Reaching this goal will require a concerted effort from all parties involved in the peer review process. Reviewers who use LLMs to assist with manuscript assessment must take responsibility for the accuracy and value of the reports they submit. Authors can use LLMs to help improve their work but should avoid the trap of assuming these imperfect tools can instantly create a complete manuscript. In turn, publishers must ensure that accountability across the peer review process remains in the hands of experienced human editors. Transparency and honesty about LLMs will be vital in shaping the policies that will help usher in their use.
“AI can bring efficiency to peer review by identifying plagiarism, sorting submissions, and assessing the quality of research. However, it might also lead to job loss for human reviewers, lack of nuanced understanding, and the risk of overlooking innovative but unconventional studies. Additionally, reliance on AI may increase the risk of hacking and manipulation of review outcomes.”

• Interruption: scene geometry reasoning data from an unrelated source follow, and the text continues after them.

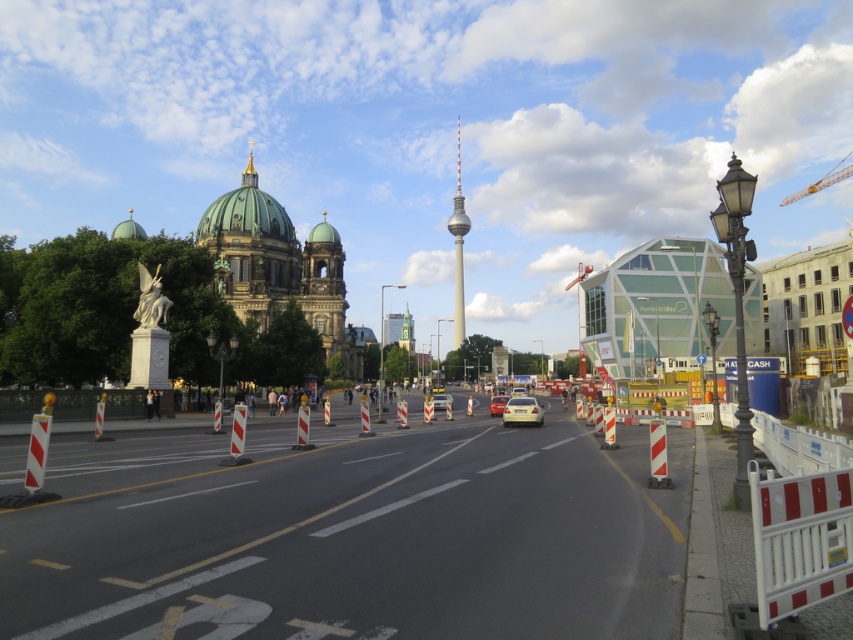 You are a tourist in Berlin, standing on the street in front of the Berlin Cathedral and the Fernsehturm. You see the white plastic barricades at center and the smooth gray tower at center. Which object is closer to you?

The white plastic barricades at center are closer to you because they are in front of the smooth gray tower at center.

You are a delivery driver who needs to navigate through the street in front of the Berlin Cathedral and Fernsehturm. Your truck is 18 meters long. Can you safely pass between the white plastic barricades at center and the matte silver sedan at center without hitting either?

The distance between the white plastic barricades at center and the matte silver sedan at center is 51.66 meters, which is greater than the truck length of 18 meters. Therefore, the truck can safely pass through the space between them.

You are a tourist in Berlin and want to take a photo of the Fernsehturm. You are standing at the point marked by the coordinates point (352, 536). Which direction should you turn to face the Fernsehturm?

The point (352, 536) corresponds to white plastic barricades at center. Since the Fernsehturm is located to the right of the Berlin Cathedral, which is on the left side of the image, you should turn to your right to face the Fernsehturm. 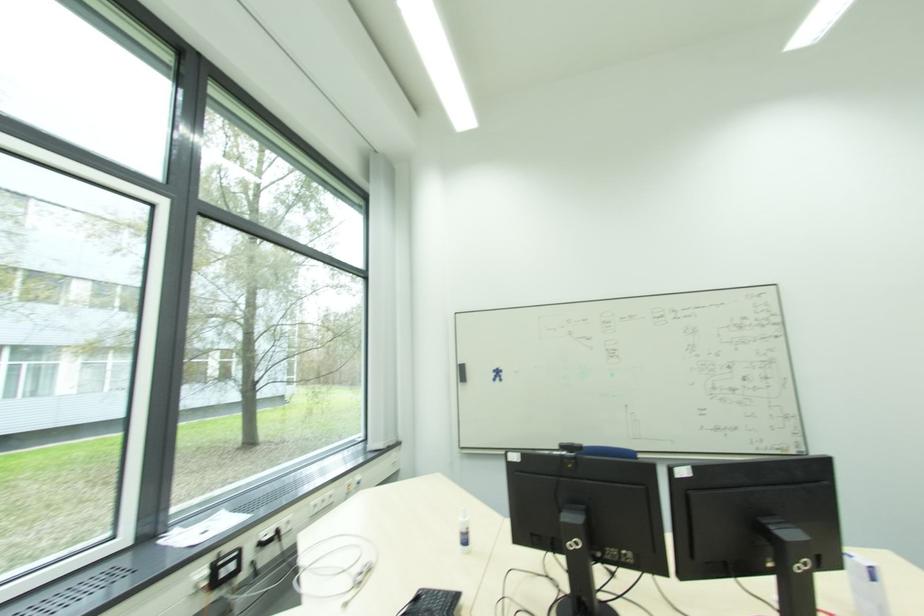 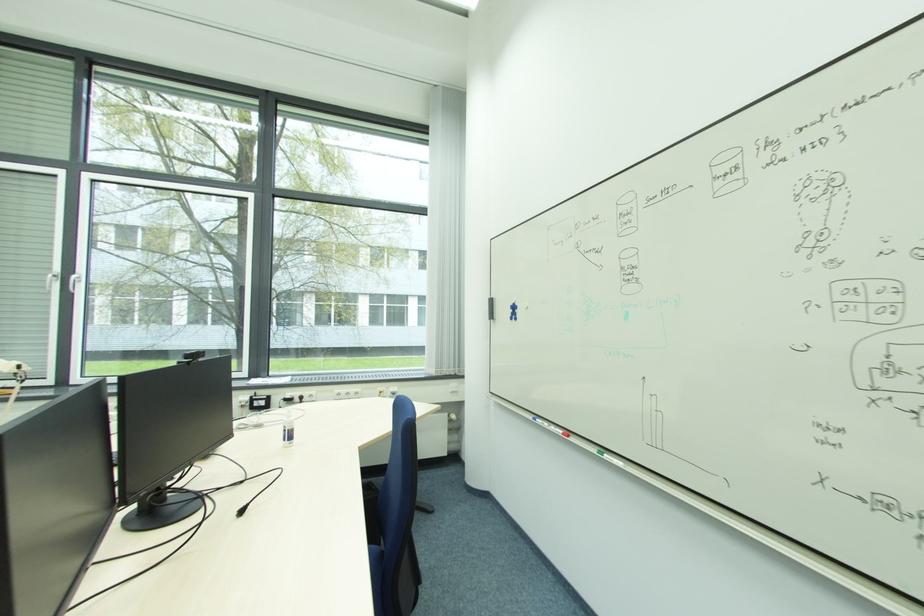 Find the pixel in the second image that matches point 497,377 in the first image.

(515, 313) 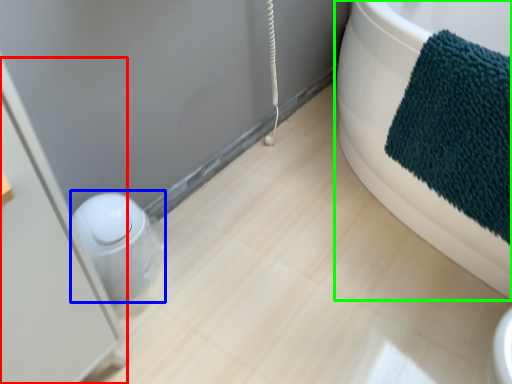 Question: Which object is the closest to the screen door (highlighted by a red box)? Choose among these: toilet bowl (highlighted by a blue box) or bathtub (highlighted by a green box).

Choices:
 (A) toilet bowl
 (B) bathtub

Answer: (A) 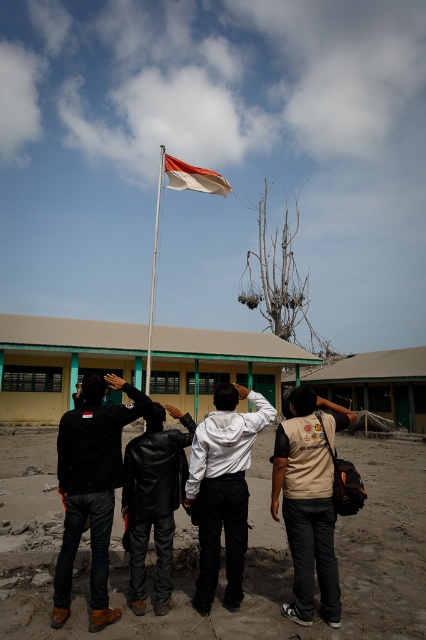 Between point (77, 445) and point (224, 522), which one is positioned in front?

Positioned in front is point (77, 445).

Describe the element at coordinates (91, 488) in the screenshot. I see `black leather jacket at left` at that location.

Who is more distant from viewer, (x=65, y=579) or (x=207, y=580)?

The point (x=207, y=580) is behind.

Find the location of a particular element. Image resolution: width=426 pixels, height=640 pixels. black leather jacket at left is located at coordinates (91, 488).

Between beige fabric shirt at center and white matte jacket at center, which one appears on the right side from the viewer's perspective?

Positioned to the right is beige fabric shirt at center.

Is point (290, 538) closer to camera compared to point (230, 513)?

Yes, point (290, 538) is closer to viewer.

Where is `beige fabric shirt at center`? beige fabric shirt at center is located at coordinates [308, 500].

Is beige fabric shirt at center below white fabric flag at upper center?

Yes.

Is beige fabric shirt at center wider than white fabric flag at upper center?

No.

Which is behind, point (294, 545) or point (170, 182)?

The point (170, 182) is more distant.

At what (x,y) coordinates should I click in order to perform the action: click on beige fabric shirt at center. Please return your answer as a coordinate pair (x, y). The height and width of the screenshot is (640, 426). Looking at the image, I should click on (308, 500). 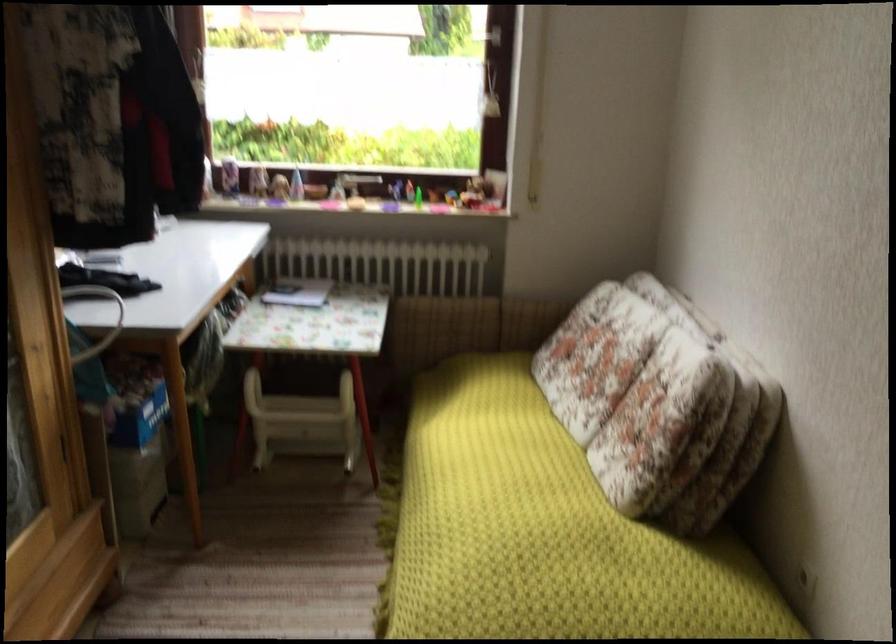 Identify the location of sofa sitting surface. This screenshot has height=644, width=896. (544, 532). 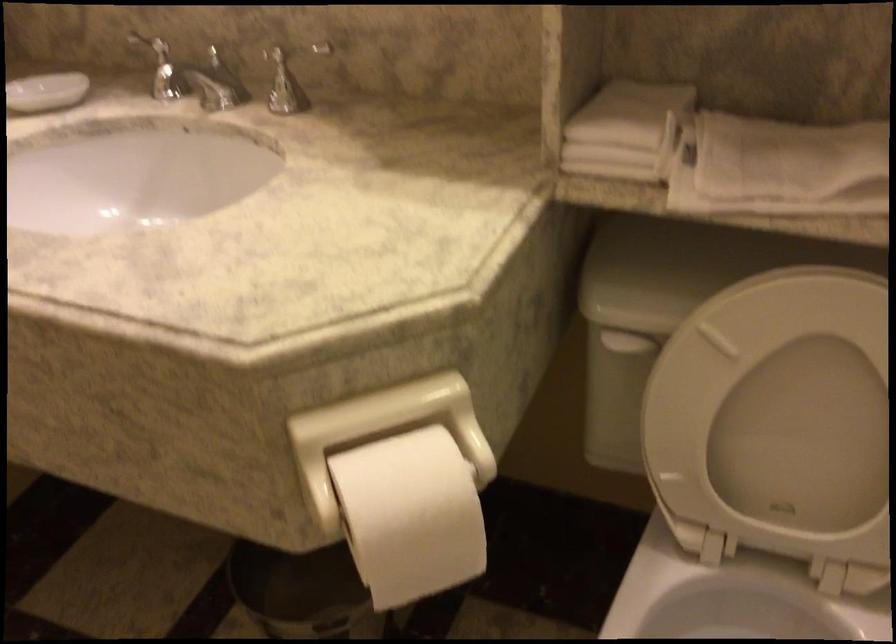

The text at the top of the article was generated by ChatGPT3.5 in response to a prompt asking about the future of peer review. The text above, which provides a considerably more cautious perspective on AI, was created by the next iteration of ChatGPT. LLMs are a technology developing at an incredible pace, and opinions on its use are likely to shift just as rapidly. Science should strive to work with, rather than against or without AI whilst recognizing the complexity of the challenges it proposes. Whatever these developments may bring, it is important that science maintains an attitude of critical open-mindedness and adaptability in the face of new tools and developments, like science always has.
The authors would like to acknowledge ChatGPT-3.5 and ChatGPT-4 for assistance in writing this piece.